Setting The Mood For Love

by Gwyn Morgan

Wong Kar-wai’s In The Mood For Love focuses on the relationship between neighbors Mr. Chow and Mrs. Chan. Dealing with the realization their spouses have been cheating on them with each other, Mr. Chow and Mrs. Chan begin a friendship that develops into something more. However, beyond the fleeting love affair that has captured audiences around the globe, one thing in the film remains, encapsulating the pain, the love, and the loss the characters experience. In steep and dimly lit stairwells, deteriorating alleyways, and barren hotel rooms, audiences can feel the tensions of a love that cannot be and the emptiness of love lost. In this way, the setting in In The Mood For Love becomes a character with the same significance as Mr. Chow and Mrs. Chan themselves.

Wong Kar-wai executes this by using the crumbling structures of the Shanghainese immigrant community around the would be couple to mirror the crumbling of both their marriages and later, their own love for each other. One of the most significant examples of this is the repeated depiction of the derelict and narrow staircase to their apartments. This pathway, covered in old flyers and lit by one lamp, emphasizes the reality of the lives they lead. Rather than a sweeping romance in a place of decadent beauty, Wong Kar-wai chooses to focus on failed attempts of finding love in a place that feels just as void of happiness as the character’s lives. Each time this narrow staircase is shown, it is a reminder of the realities of their confinement, both in their failing marriages and the disapproval of a gossiping community that prevents them from being together. This is further shown through repeated emphases on objects and settings throughout the movie such as Mrs. Chan’s office clock. Shown when the pair is having some of their most intimate conversations, all while trying to keep their feelings for each other a secret, the presence of the clock calls attention to the limited time these characters will have together. The realism Wong Kar-wai employs in this sense, by using traditionally unappealing environments to accentuate and mirror the unpleasantries of life, invokes a unique sensory experience extremely important to the film.
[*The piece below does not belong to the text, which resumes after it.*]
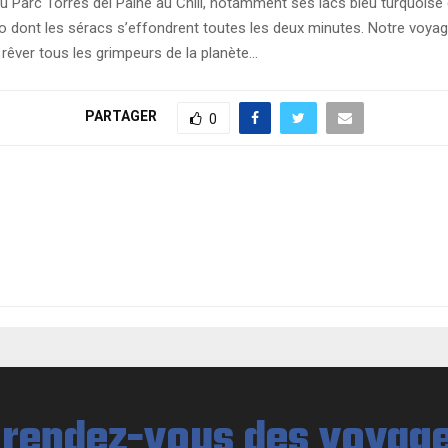
u Parc Torres del Paine au Chili, notamment ses lacs bleu turquoise
eno dont les séracs s’effondrent toutes les deux minutes. Notre voy
rêver tous les grimpeurs de la planète…
PARTAGER
0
The same emphasis on a sensory experience can be highlighted in one of Hong Kong’s largest film movements, martial arts cinema. While the works of Wong Kar-wai are often separated from the martial arts world of Hong Kong, it is important to take into consideration how Wong’s works have been influenced by its popularity. Rather than a realism that contradicts the fantasy and exaggerated landscapes of many martial arts movies, Wong’s settings build upon them, creating a reality influenced by imagination. It is in this way the use of setting in Wong Kar-wai’s films stands out as both characteristic of his own work but, Hong Kong cinema overall. Similarly to how the setting of In The Mood For Love invokes an intense sensory experience comparable to that of the actors themselves, martial arts cinema, according to Man-Fung Yip in “In the Realm of the Senses: Sensory Realism, Speed, and Hong Kong Martial Arts Cinema,” relies on an “intense engagement with the viewer’s body, with the corporeal materiality of the senses” (Yip 76).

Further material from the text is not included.